Mum was an ardent Zionist and both of them supported and encouraged both my brother and I joining chalutzic Zionist youth movement (DROR). Unlike many of their peers, they were not afraid of the possibility that their children (my brother and I might eventually even make Aliya and settle in Israel.)
In June 1967, already a very successful businessman in London, well respected in the community, with two teenage sons, and while most of the Jewish community were busy donating money to Israel that was "about to be annihilated", Dad walked in to the Israeli Embassy, and at the age of 44, asked to volunteer to the Israeli Navy.
As we know, despite the situation, the State of Israel did not take foreign volunteers, but this sign of courage and true commitment, at such a time of doubt on the future of the State, resulted in him receiving a beautiful hand written letter from the Israeli Ambassador Ahron Remez, at the time, thanking him for his offer.
When I came on "shnat" in 1970, and during my parents visit to Israel, half way through the year, they learnt from me that I did not intend to return, but to make Aliya, without going to university, join Kibbutz Machanyim and join the I.D.F.
Although like any Jewish parents, they wanted me to finish my studies, Dad knew, that following his example over the years, he could not only not argue with me, but gave his and Mum's blessing…..and decided to make Aliya with my younger brother.
Leaving a very comfortable life in the U.K., leaving their friends and family, in their mid-forties, was not an easy decision, and the seventies were not an easy time for new olim. Dad worked for a while in his profession, (as a shipbroker) but the recession took its toll, and he retired early.
We all know (olim new and not so new) that despite our commitment, passion and ideals, the move is never easy and has long term ramifications that follow us all our lives.
Mum and Dad's Aliya was not easy. Today, four years after the passing of my mother, in to his 94th year, Dad lives in the beautiful, caring, nursing home on Kfar Hanassi. His day is full with devouring every word in the Jerusalem Post, daily Skype talk with his younger sister in England, and hours of surfing on the internet…asking endless questions to Google on the wide range of subjects that occupy his mind.
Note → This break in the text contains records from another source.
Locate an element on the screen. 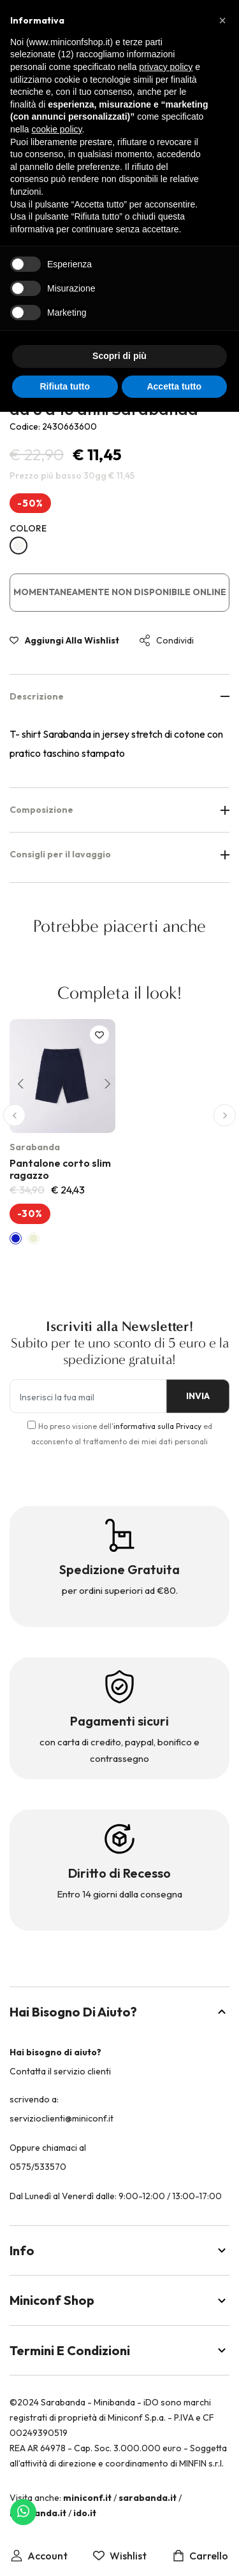 This screenshot has width=239, height=2576. Descrizione is located at coordinates (119, 696).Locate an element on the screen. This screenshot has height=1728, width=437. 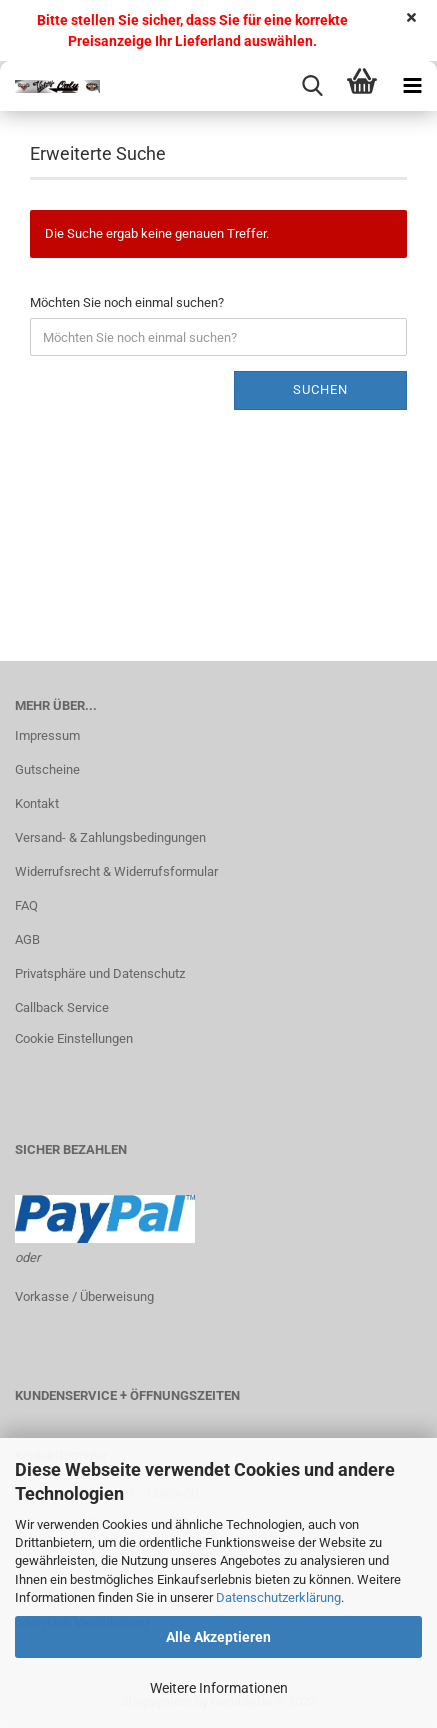
Möchten Sie noch einmal suchen? is located at coordinates (127, 302). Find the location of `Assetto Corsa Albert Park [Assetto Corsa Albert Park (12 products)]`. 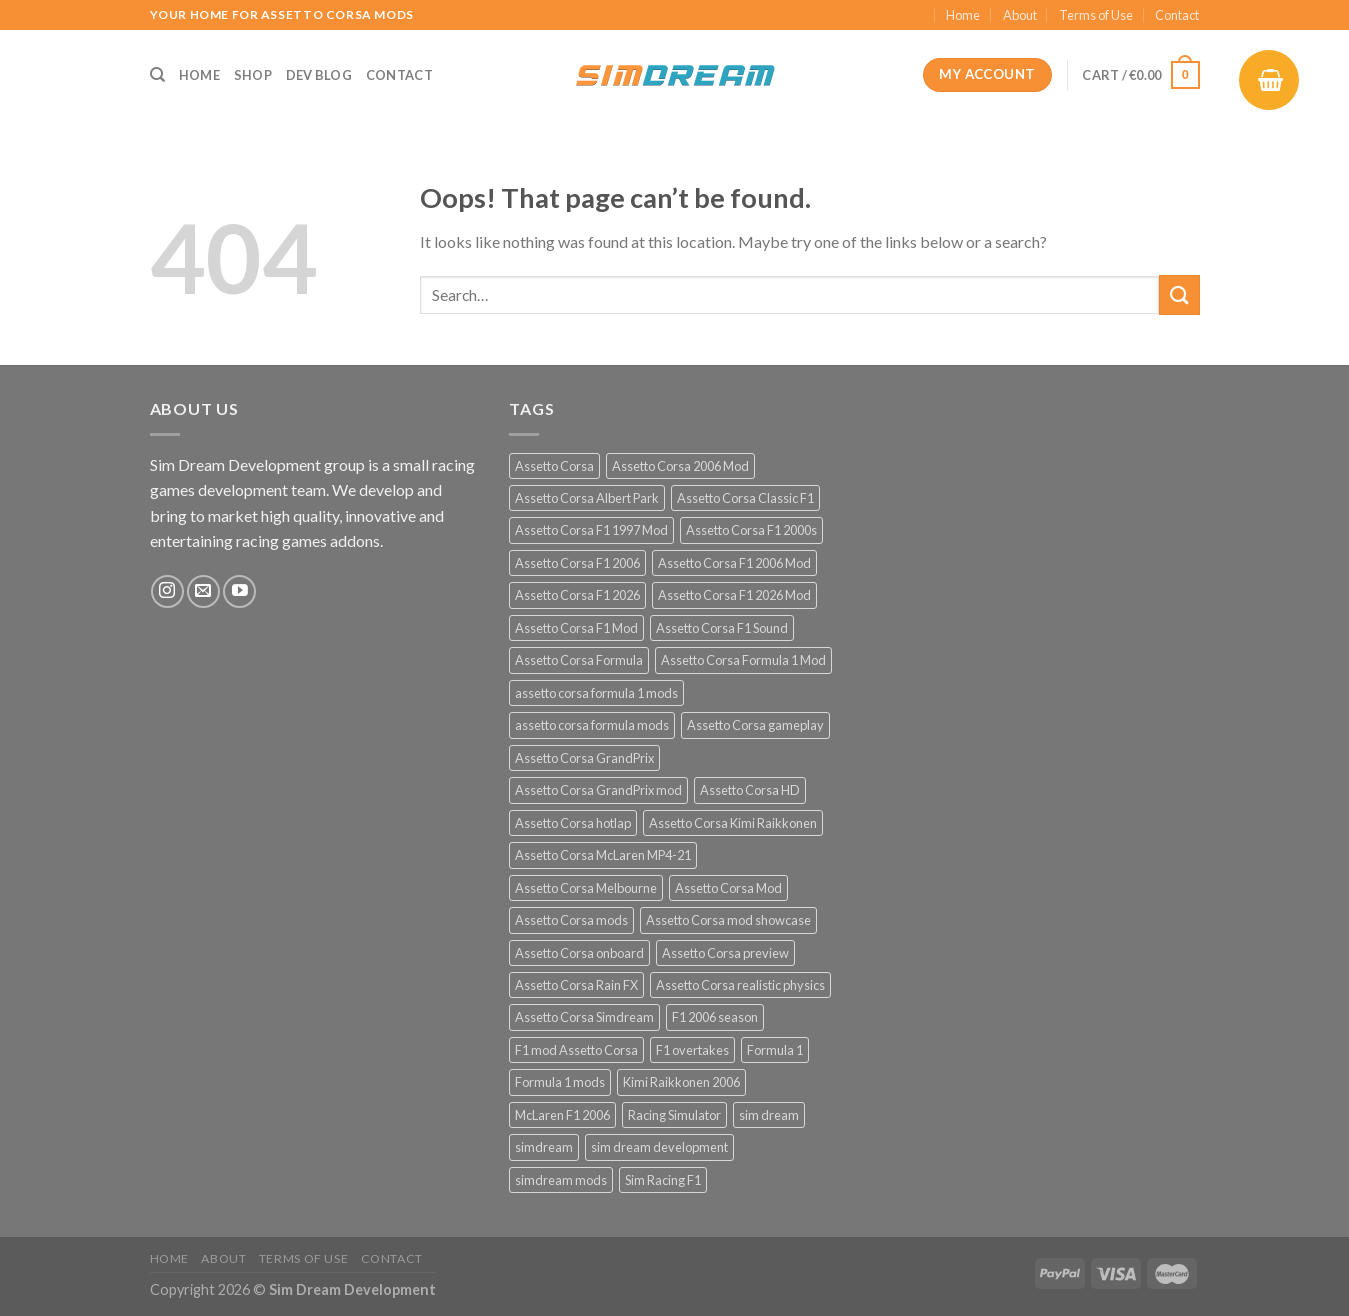

Assetto Corsa Albert Park [Assetto Corsa Albert Park (12 products)] is located at coordinates (587, 498).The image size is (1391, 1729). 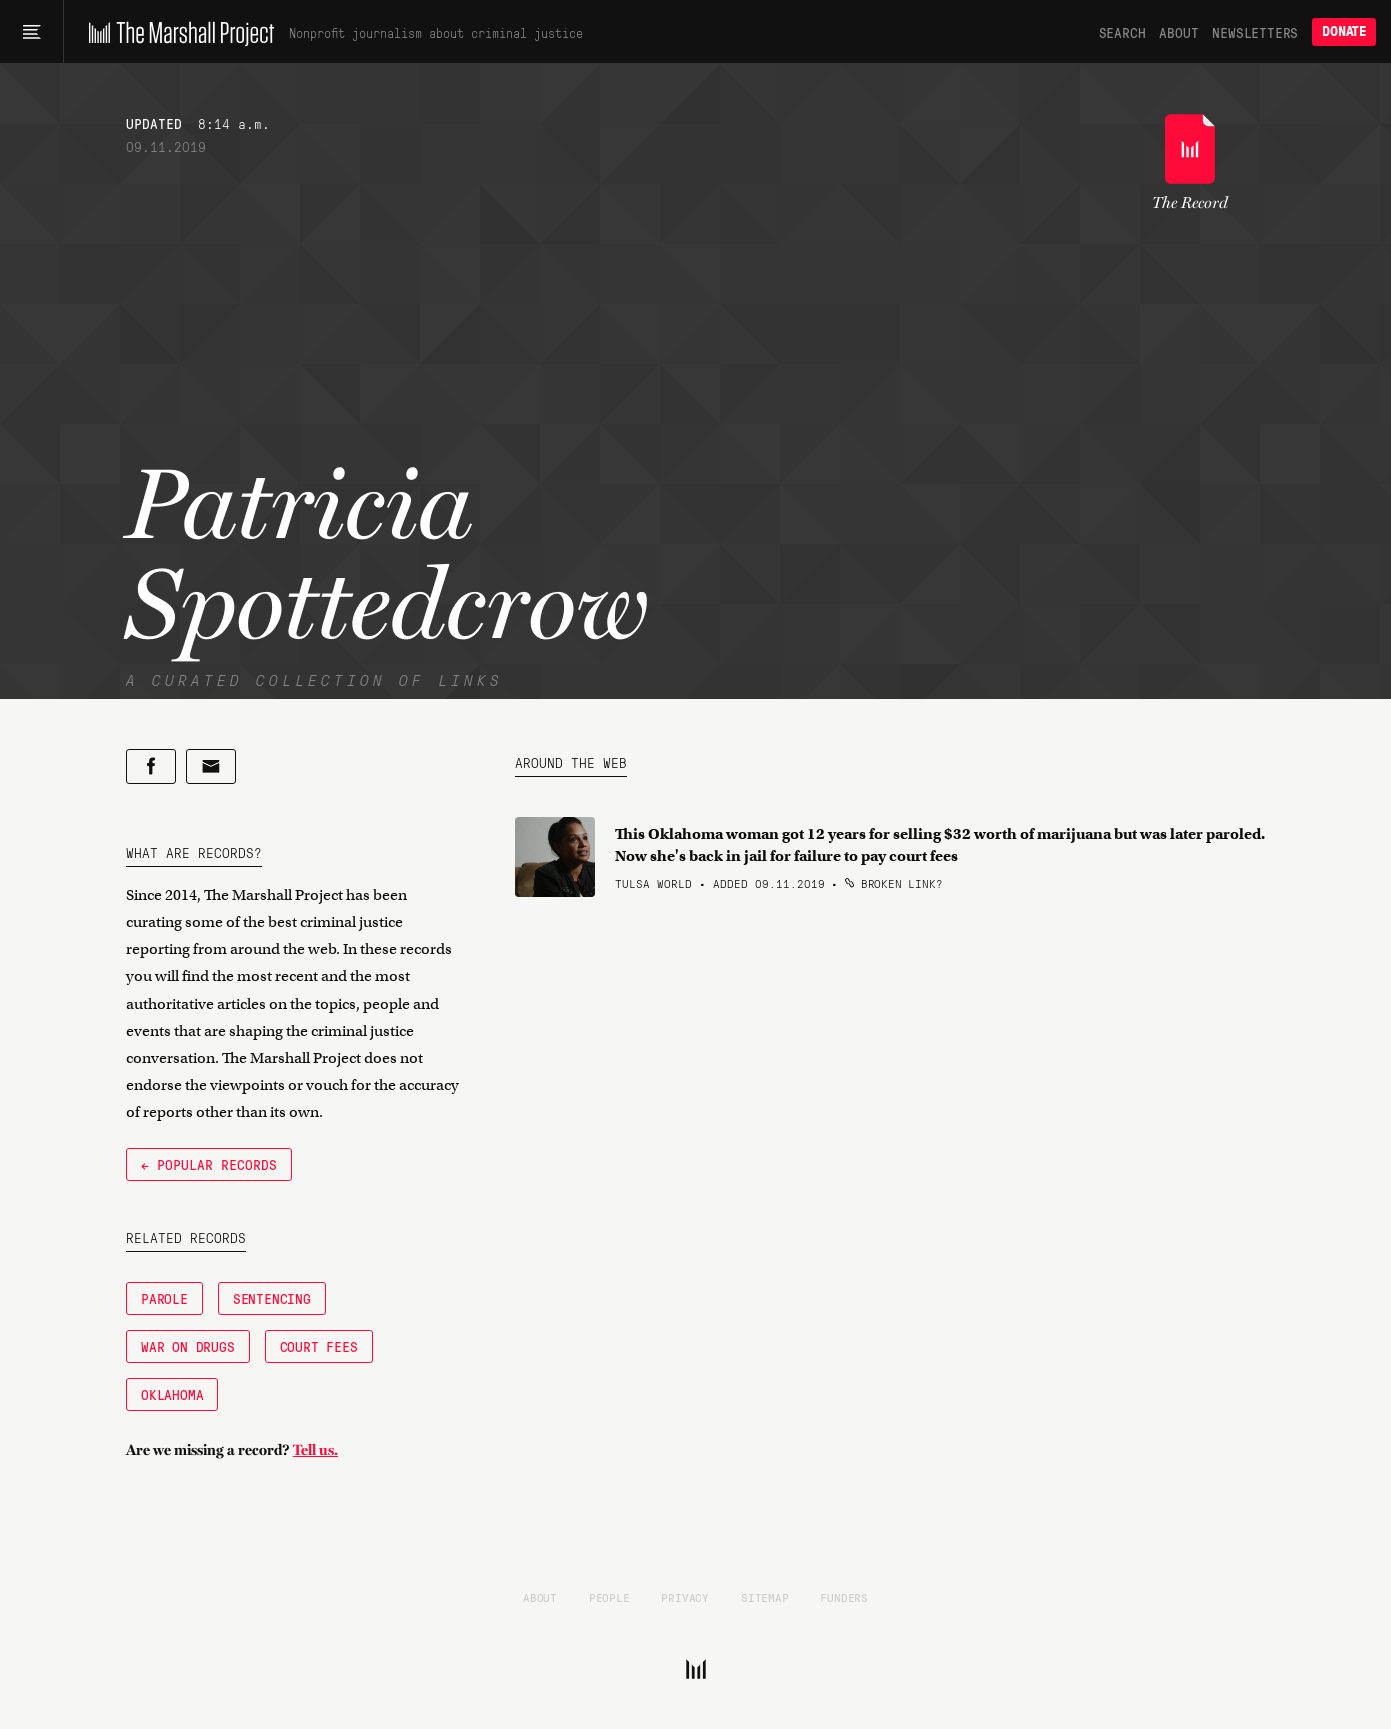 I want to click on [Share on Facebook], so click(x=151, y=766).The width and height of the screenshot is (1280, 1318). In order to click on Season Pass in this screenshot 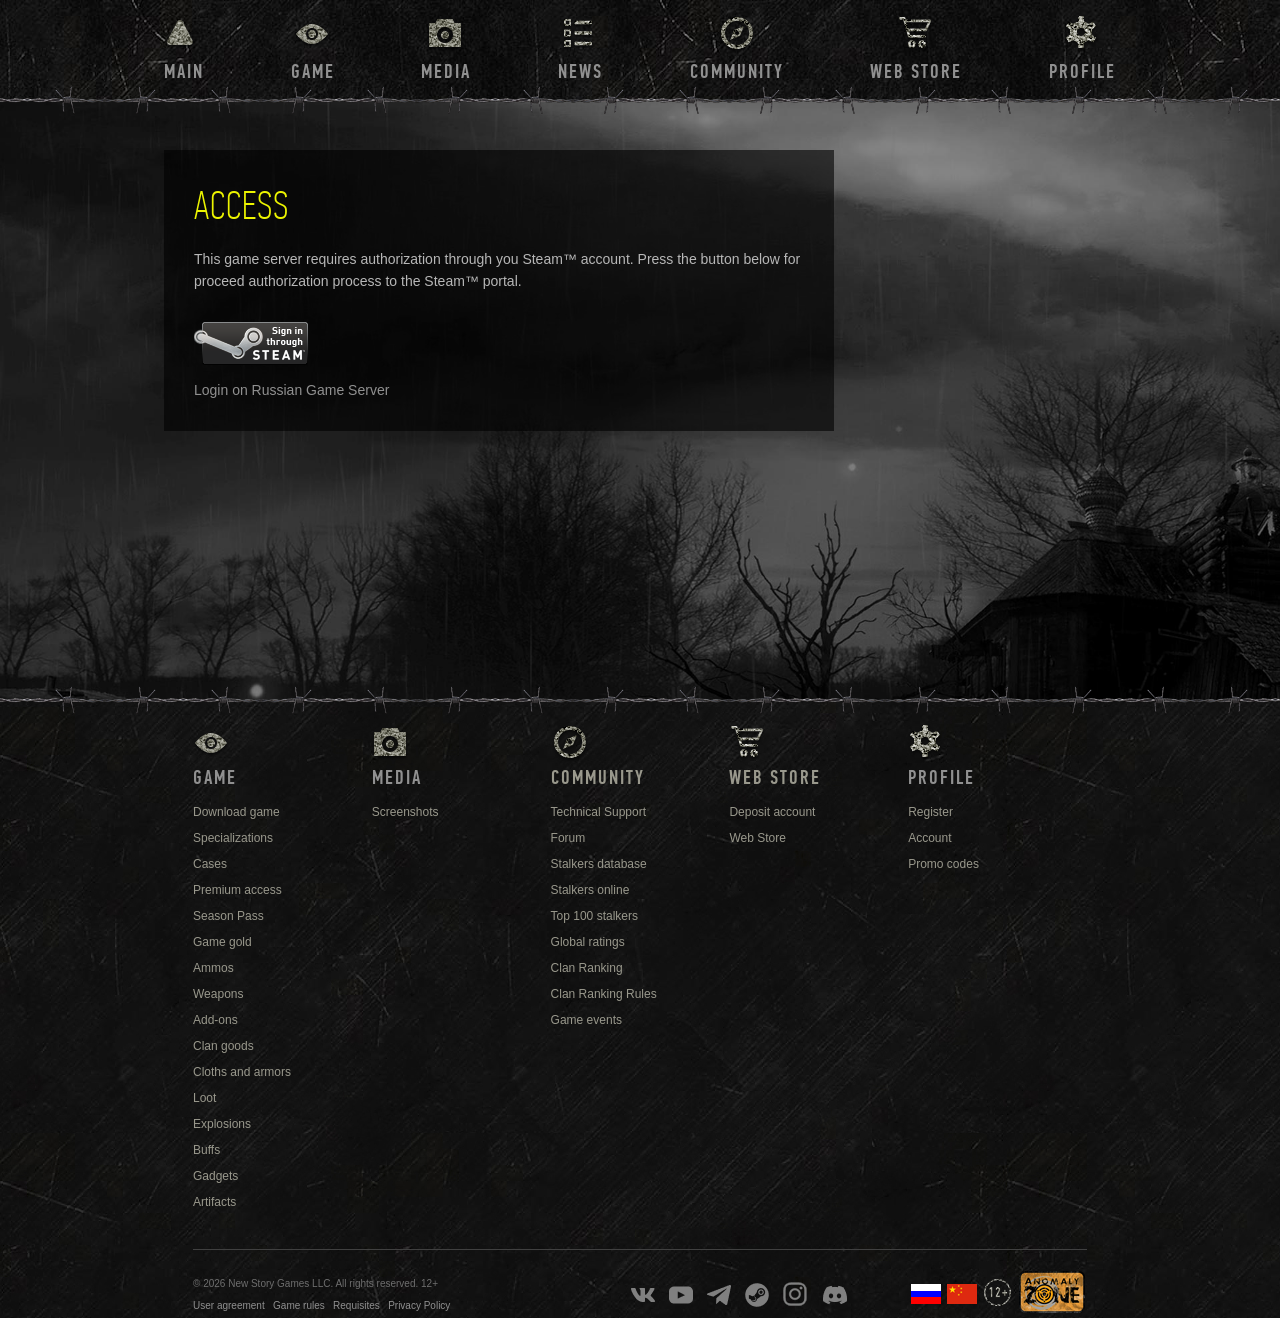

We are all very proud of Dad and the fact that the State of Israel decided to recognize his efforts and that of those so many more Jews in the Second World War. We feel very lucky that Dad is with us, seventy years and more after the end of the war.
Despite carrying all the physical challenges that come with batting in to your nineties, we all feel that Dad is very proud of his biggest achievement……four generations of 2 children, 8 grandchildren, 13 great grandchildren all living in Israel, and bringing him much pride and nachas.
Yeshar Koach Dad. Lechayim and lebriut!